Each line below should be set down again unchanged.

### SUPPLIED MATERIAL
• • • • •
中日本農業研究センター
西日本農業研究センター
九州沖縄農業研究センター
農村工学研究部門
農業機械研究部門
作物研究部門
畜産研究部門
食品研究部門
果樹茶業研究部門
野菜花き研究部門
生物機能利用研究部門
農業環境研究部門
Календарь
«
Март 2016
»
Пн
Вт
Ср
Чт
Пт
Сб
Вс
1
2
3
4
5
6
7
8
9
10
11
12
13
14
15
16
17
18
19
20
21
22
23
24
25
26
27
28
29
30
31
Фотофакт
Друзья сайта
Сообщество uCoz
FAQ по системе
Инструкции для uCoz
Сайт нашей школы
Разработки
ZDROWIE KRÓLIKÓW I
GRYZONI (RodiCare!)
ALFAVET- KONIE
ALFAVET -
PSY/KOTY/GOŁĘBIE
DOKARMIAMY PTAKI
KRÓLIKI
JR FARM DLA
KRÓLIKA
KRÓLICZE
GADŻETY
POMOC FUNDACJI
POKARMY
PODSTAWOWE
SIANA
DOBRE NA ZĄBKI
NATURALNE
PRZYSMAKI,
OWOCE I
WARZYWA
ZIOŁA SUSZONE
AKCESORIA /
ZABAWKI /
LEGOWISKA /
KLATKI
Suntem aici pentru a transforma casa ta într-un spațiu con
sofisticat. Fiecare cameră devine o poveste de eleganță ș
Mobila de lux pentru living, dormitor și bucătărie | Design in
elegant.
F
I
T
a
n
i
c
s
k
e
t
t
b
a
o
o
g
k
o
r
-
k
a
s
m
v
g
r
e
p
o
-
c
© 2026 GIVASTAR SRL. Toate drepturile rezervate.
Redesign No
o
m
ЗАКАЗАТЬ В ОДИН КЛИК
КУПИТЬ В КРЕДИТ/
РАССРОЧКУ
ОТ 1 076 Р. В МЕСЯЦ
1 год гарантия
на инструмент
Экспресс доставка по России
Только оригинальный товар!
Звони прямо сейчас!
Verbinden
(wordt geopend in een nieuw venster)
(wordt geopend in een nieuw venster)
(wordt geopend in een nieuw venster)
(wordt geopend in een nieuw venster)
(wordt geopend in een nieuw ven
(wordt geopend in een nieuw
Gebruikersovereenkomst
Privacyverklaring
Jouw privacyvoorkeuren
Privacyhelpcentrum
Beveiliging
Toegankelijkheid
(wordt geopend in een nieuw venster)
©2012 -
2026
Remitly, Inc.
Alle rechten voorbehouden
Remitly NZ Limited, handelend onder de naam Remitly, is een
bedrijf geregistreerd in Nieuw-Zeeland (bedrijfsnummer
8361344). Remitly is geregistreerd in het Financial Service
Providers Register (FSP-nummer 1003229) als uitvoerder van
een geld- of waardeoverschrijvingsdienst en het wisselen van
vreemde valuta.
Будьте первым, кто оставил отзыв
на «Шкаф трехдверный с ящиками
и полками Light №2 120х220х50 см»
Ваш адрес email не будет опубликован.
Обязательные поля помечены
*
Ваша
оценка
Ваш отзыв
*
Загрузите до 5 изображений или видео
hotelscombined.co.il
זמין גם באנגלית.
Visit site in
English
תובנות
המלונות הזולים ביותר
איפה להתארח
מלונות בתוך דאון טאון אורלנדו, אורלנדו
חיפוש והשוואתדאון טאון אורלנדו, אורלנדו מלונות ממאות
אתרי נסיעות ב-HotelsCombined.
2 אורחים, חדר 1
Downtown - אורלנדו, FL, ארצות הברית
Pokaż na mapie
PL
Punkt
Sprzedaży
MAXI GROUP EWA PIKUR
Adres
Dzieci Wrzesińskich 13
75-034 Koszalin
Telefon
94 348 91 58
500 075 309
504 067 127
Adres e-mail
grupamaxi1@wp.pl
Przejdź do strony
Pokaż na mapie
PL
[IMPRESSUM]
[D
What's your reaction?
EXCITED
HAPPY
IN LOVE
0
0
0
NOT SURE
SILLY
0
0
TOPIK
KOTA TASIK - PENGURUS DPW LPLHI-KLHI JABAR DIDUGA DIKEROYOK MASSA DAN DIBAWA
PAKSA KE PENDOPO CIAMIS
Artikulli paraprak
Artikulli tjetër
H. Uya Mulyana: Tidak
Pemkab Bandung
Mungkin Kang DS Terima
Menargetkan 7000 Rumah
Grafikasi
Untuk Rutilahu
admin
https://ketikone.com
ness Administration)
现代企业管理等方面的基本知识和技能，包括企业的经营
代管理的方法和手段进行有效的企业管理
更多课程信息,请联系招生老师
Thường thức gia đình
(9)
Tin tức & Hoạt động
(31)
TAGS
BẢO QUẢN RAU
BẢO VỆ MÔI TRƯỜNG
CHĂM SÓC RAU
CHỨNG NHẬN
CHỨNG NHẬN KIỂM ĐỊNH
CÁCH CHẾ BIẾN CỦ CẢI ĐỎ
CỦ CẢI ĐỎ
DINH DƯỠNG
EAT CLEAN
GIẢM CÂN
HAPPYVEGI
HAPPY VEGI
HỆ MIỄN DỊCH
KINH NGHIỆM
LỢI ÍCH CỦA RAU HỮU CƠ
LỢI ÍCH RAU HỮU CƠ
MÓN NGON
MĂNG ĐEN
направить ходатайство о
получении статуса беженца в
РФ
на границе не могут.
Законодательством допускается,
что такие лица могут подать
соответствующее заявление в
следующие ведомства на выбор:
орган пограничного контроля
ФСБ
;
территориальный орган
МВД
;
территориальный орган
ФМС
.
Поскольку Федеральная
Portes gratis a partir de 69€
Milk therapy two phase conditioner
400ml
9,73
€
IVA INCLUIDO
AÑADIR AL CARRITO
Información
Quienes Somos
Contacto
• • • • •
### ANSWER SPACE
中日本農業研究センター
西日本農業研究センター
九州沖縄農業研究センター
農村工学研究部門
農業機械研究部門
作物研究部門
畜産研究部門
食品研究部門
果樹茶業研究部門
野菜花き研究部門
生物機能利用研究部門
農業環境研究部門
Календарь
«
Март 2016
»
Пн
Вт
Ср
Чт
Пт
Сб
Вс
1
2
3
4
5
6
7
8
9
10
11
12
13
14
15
16
17
18
19
20
21
22
23
24
25
26
27
28
29
30
31
Фотофакт
Друзья сайта
Сообщество uCoz
FAQ по системе
Инструкции для uCoz
Сайт нашей школы
Разработки
ZDROWIE KRÓLIKÓW I
GRYZONI (RodiCare!)
ALFAVET- KONIE
ALFAVET -
PSY/KOTY/GOŁĘBIE
DOKARMIAMY PTAKI
KRÓLIKI
JR FARM DLA
KRÓLIKA
KRÓLICZE
GADŻETY
POMOC FUNDACJI
POKARMY
PODSTAWOWE
SIANA
DOBRE NA ZĄBKI
NATURALNE
PRZYSMAKI,
OWOCE I
WARZYWA
ZIOŁA SUSZONE
AKCESORIA /
ZABAWKI /
LEGOWISKA /
KLATKI
Suntem aici pentru a transforma casa ta într-un spațiu con
sofisticat. Fiecare cameră devine o poveste de eleganță ș
Mobila de lux pentru living, dormitor și bucătărie | Design in
elegant.
F
I
T
a
n
i
c
s
k
e
t
t
b
a
o
o
g
k
o
r
-
k
a
s
m
v
g
r
e
p
o
-
c
© 2026 GIVASTAR SRL. Toate drepturile rezervate.
Redesign No
o
m
ЗАКАЗАТЬ В ОДИН КЛИК
КУПИТЬ В КРЕДИТ/
РАССРОЧКУ
ОТ 1 076 Р. В МЕСЯЦ
1 год гарантия
на инструмент
Экспресс доставка по России
Только оригинальный товар!
Звони прямо сейчас!
Verbinden
(wordt geopend in een nieuw venster)
(wordt geopend in een nieuw venster)
(wordt geopend in een nieuw venster)
(wordt geopend in een nieuw venster)
(wordt geopend in een nieuw ven
(wordt geopend in een nieuw
Gebruikersovereenkomst
Privacyverklaring
Jouw privacyvoorkeuren
Privacyhelpcentrum
Beveiliging
Toegankelijkheid
(wordt geopend in een nieuw venster)
©2012 -
2026
Remitly, Inc.
Alle rechten voorbehouden
Remitly NZ Limited, handelend onder de naam Remitly, is een
bedrijf geregistreerd in Nieuw-Zeeland (bedrijfsnummer
8361344). Remitly is geregistreerd in het Financial Service
Providers Register (FSP-nummer 1003229) als uitvoerder van
een geld- of waardeoverschrijvingsdienst en het wisselen van
vreemde valuta.
Будьте первым, кто оставил отзыв
на «Шкаф трехдверный с ящиками
и полками Light №2 120х220х50 см»
Ваш адрес email не будет опубликован.
Обязательные поля помечены
*
Ваша
оценка
Ваш отзыв
*
Загрузите до 5 изображений или видео
hotelscombined.co.il
זמין גם באנגלית.
Visit site in
English
תובנות
המלונות הזולים ביותר
איפה להתארח
מלונות בתוך דאון טאון אורלנדו, אורלנדו
חיפוש והשוואתדאון טאון אורלנדו, אורלנדו מלונות ממאות
אתרי נסיעות ב-HotelsCombined.
2 אורחים, חדר 1
Downtown - אורלנדו, FL, ארצות הברית
Pokaż na mapie
PL
Punkt
Sprzedaży
MAXI GROUP EWA PIKUR
Adres
Dzieci Wrzesińskich 13
75-034 Koszalin
Telefon
94 348 91 58
500 075 309
504 067 127
Adres e-mail
grupamaxi1@wp.pl
Przejdź do strony
Pokaż na mapie
PL
[IMPRESSUM]
[D
What's your reaction?
EXCITED
HAPPY
IN LOVE
0
0
0
NOT SURE
SILLY
0
0
TOPIK
KOTA TASIK - PENGURUS DPW LPLHI-KLHI JABAR DIDUGA DIKEROYOK MASSA DAN DIBAWA
PAKSA KE PENDOPO CIAMIS
Artikulli paraprak
Artikulli tjetër
H. Uya Mulyana: Tidak
Pemkab Bandung
Mungkin Kang DS Terima
Menargetkan 7000 Rumah
Grafikasi
Untuk Rutilahu
admin
https://ketikone.com
ness Administration)
现代企业管理等方面的基本知识和技能，包括企业的经营
代管理的方法和手段进行有效的企业管理
更多课程信息,请联系招生老师
Thường thức gia đình
(9)
Tin tức & Hoạt động
(31)
TAGS
BẢO QUẢN RAU
BẢO VỆ MÔI TRƯỜNG
CHĂM SÓC RAU
CHỨNG NHẬN
CHỨNG NHẬN KIỂM ĐỊNH
CÁCH CHẾ BIẾN CỦ CẢI ĐỎ
CỦ CẢI ĐỎ
DINH DƯỠNG
EAT CLEAN
GIẢM CÂN
HAPPYVEGI
HAPPY VEGI
HỆ MIỄN DỊCH
KINH NGHIỆM
LỢI ÍCH CỦA RAU HỮU CƠ
LỢI ÍCH RAU HỮU CƠ
MÓN NGON
MĂNG ĐEN
направить ходатайство о
получении статуса беженца в
РФ
на границе не могут.
Законодательством допускается,
что такие лица могут подать
соответствующее заявление в
следующие ведомства на выбор:
орган пограничного контроля
ФСБ
;
территориальный орган
МВД
;
территориальный орган
ФМС
.
Поскольку Федеральная
Portes gratis a partir de 69€
Milk therapy two phase conditioner
400ml
9,73
€
IVA INCLUIDO
AÑADIR AL CARRITO
Información
Quienes Somos
Contacto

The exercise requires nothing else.